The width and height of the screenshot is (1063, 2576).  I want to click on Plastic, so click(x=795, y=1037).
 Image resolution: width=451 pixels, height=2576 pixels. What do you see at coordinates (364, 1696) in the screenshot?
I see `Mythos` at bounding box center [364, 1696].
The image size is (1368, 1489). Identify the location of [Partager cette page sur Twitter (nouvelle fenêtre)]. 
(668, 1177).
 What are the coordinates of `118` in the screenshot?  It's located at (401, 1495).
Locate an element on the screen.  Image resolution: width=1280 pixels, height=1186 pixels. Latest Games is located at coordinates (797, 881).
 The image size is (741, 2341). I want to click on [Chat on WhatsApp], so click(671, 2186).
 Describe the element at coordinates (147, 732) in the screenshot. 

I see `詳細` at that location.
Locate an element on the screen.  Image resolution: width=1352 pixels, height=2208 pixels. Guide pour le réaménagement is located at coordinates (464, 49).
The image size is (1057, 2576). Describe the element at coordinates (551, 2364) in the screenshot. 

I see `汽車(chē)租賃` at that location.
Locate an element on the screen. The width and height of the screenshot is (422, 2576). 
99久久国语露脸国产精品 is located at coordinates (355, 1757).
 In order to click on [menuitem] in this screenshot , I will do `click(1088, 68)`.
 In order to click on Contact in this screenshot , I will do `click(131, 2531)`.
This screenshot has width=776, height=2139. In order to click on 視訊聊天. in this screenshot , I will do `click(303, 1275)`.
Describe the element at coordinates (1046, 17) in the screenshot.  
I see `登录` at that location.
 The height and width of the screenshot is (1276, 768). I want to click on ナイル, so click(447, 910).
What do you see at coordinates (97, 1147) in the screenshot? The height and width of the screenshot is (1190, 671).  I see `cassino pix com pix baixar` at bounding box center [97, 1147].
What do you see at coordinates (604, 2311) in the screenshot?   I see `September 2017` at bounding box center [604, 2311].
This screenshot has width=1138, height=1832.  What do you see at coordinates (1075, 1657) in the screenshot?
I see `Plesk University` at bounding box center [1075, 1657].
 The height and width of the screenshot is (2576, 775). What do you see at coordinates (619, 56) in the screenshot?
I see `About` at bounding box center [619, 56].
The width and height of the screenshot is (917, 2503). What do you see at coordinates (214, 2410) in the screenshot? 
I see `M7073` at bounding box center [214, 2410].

• • •

-- Problem details --
The listing above is to be transcribed in full, with no line omitted.

-- Output of the exercise --
The width and height of the screenshot is (1063, 2576).  I want to click on Plastic, so click(x=795, y=1037).
 Image resolution: width=451 pixels, height=2576 pixels. What do you see at coordinates (364, 1696) in the screenshot?
I see `Mythos` at bounding box center [364, 1696].
The image size is (1368, 1489). Identify the location of [Partager cette page sur Twitter (nouvelle fenêtre)]. 
(668, 1177).
 What are the coordinates of `118` in the screenshot?  It's located at (401, 1495).
Locate an element on the screen.  Image resolution: width=1280 pixels, height=1186 pixels. Latest Games is located at coordinates (797, 881).
 The image size is (741, 2341). I want to click on [Chat on WhatsApp], so click(671, 2186).
 Describe the element at coordinates (147, 732) in the screenshot. 

I see `詳細` at that location.
Locate an element on the screen.  Image resolution: width=1352 pixels, height=2208 pixels. Guide pour le réaménagement is located at coordinates (464, 49).
The image size is (1057, 2576). Describe the element at coordinates (551, 2364) in the screenshot. 

I see `汽車(chē)租賃` at that location.
Locate an element on the screen. The width and height of the screenshot is (422, 2576). 
99久久国语露脸国产精品 is located at coordinates (355, 1757).
 In order to click on [menuitem] in this screenshot , I will do `click(1088, 68)`.
 In order to click on Contact in this screenshot , I will do `click(131, 2531)`.
This screenshot has width=776, height=2139. In order to click on 視訊聊天. in this screenshot , I will do `click(303, 1275)`.
Describe the element at coordinates (1046, 17) in the screenshot.  
I see `登录` at that location.
 The height and width of the screenshot is (1276, 768). I want to click on ナイル, so click(447, 910).
What do you see at coordinates (97, 1147) in the screenshot? The height and width of the screenshot is (1190, 671).  I see `cassino pix com pix baixar` at bounding box center [97, 1147].
What do you see at coordinates (604, 2311) in the screenshot?   I see `September 2017` at bounding box center [604, 2311].
This screenshot has width=1138, height=1832.  What do you see at coordinates (1075, 1657) in the screenshot?
I see `Plesk University` at bounding box center [1075, 1657].
 The height and width of the screenshot is (2576, 775). What do you see at coordinates (619, 56) in the screenshot?
I see `About` at bounding box center [619, 56].
The width and height of the screenshot is (917, 2503). What do you see at coordinates (214, 2410) in the screenshot? 
I see `M7073` at bounding box center [214, 2410].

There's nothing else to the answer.